Again, there are going to be spoilers throughout this post. So watch The Twilight Zone, first.
Burgess Meredith reports that, of all his television appearances, people spoke to him most about “Time Enough at Last.” (He also emphasized television, in contrast to his work in the movies.) This is probably an apt time to raise my principal quarrel with The Twilight Zone: Too many of the women are stock characters. Liz was there mostly to sympathize with poor beleaguered Al in “Mr. Denton on Doomsday”; Martin's entirely reactive mother in “Walking Distance” (it would not have marred the script at all, had it been the mother rather than the father who figured out that Martin had somehow come back from the future); the pathetically spineless (I doubt that even at that time I should have found that common caricature at all amusing) Ethel Bedeker in “Escape Clause.” Serling did, however, write a good principal female role for Ida Lupino, in “The Sixteen-Millimeter Shrine”; and Jack Warden's robot companion was a good deal more interesting a personality than any of the other supporting women thus far. Thus, Helen Bemis is only a two-dimensional shrew to torment Burgess Meredith.
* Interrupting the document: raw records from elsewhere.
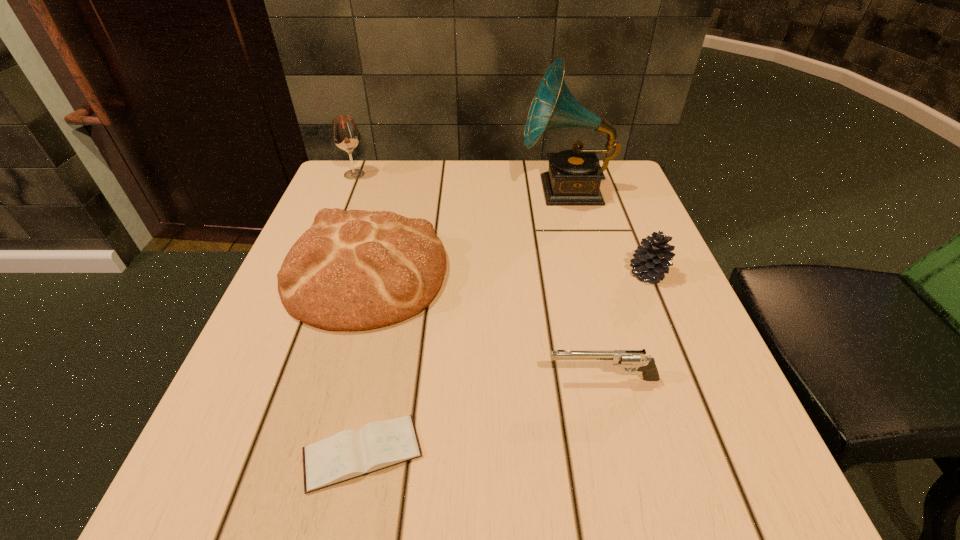 This screenshot has width=960, height=540. In order to click on phonograph_record in this screenshot , I will do `click(574, 176)`.

Image resolution: width=960 pixels, height=540 pixels. What are the coordinates of `the second tallest object` in the screenshot? It's located at (345, 134).

Where is `the third tallest object`? The height and width of the screenshot is (540, 960). the third tallest object is located at coordinates (353, 270).

At what (x,y) coordinates should I click in order to perform the action: click on the fourth tallest object. Please return your answer as a coordinate pair (x, y). Image resolution: width=960 pixels, height=540 pixels. Looking at the image, I should click on (652, 261).

At what (x,y) coordinates should I click in order to perform the action: click on pistol. Please return your answer as a coordinate pair (x, y). The width and height of the screenshot is (960, 540). Looking at the image, I should click on (646, 364).

Locate an element on the screen. The height and width of the screenshot is (540, 960). the fifth tallest object is located at coordinates (646, 364).

Identify the location of the nearest object. (349, 454).

The height and width of the screenshot is (540, 960). I want to click on diary, so click(349, 454).

In order to click on vacant area situated 0.380m from the horn of the phonograph_record in this screenshot , I will do `click(365, 190)`.

In order to click on free space located from the horn of the phonograph_record in this screenshot , I will do `click(434, 190)`.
Serling was one of the greatest writers to hit television, yet he too often phoned it in when sketching the woman in the screenplay. (He got better in Night Gallery.)
A minor quibble is, that for a character who was established as being practically unable to put a book down, as feeling almost physical discomfort if he didn't hold a book in his hands, I confess to mild (but, probably, previously informed) surprise at the delay before it occurs to Bemis that ... he can pass the time in reading.
No complaint about, erm, fleshing out the female character applies to Charles Beaumont's “Perchance to Dream.” Suzanne Lloyd recounts the story of her watching the episode for the first time, with a gentleman, who responded to her performance as Maya by upbraiding her, “I had no idea you were that kind of woman,” and canceled their date. An unimaginative fellow, who did not understand what acting is.
Long enough an interval elapsed, that I completely forgot that Patrick Macnee appears in “Judgment Night.” I like that we hear his distinctive voice, before seeing his face.
Any A-list of Twilight Zone episodes (a substantial list, to be sure) must include “And When the Sky Was Opened.” The agents of removal, as it were, are all the more frightful, for being out of view, and indeed an unanswered mystery. Rod Taylor managed to keep his cool better in The Birds, than here.
In this second survey, I've found both “What You Need” and “The Four of Us Are Dying” rather better than I gauged them at first. When I first surveyed the series on DVD, I was perhaps so thoroughly taken with the first disc's consignment of episodes, that I may have come to disc 2 with something of a defiant mien. In fact, these two episodes provide a welcome variety, both in the visual style, which is more a stylized, possibly cartoonish, city-scape in “The Four of Us Are Dying,” and in the fact that we meet some highly unsavory characters. The peculiar conceit of “The Four of Us Are Dying” threatens to be just a little diffuse for a 25-minute teleplay, but then, the soundtrack comes to its aid.
I intended to draw a contrast, between the emotional center provided by the chamber orchestral soundtracks provided by Bernard Herrmann, Franz Waxman, Van Cleave, e.g., and the “stock” jazz soundtracks used in (among others) “The Four of Us Are Dying,” perfectly suitable though they are. But on some more consideration, I wonder if this is more a reflection (like the frequently shallow writing for female characters) of the time, and the fact that jazz music and artists did not, in the late 50s, enjoy the respect, the parity with the “legit” musical world, which it has probably achieved by now.
“Third From the Sun” is charged with a nervousness which leaves the ending in doubt. Interestingly, “I Shot an Arrow in the Air” is an apt complement: in one, we suppose we are on Earth, in the other, we thought we weren't.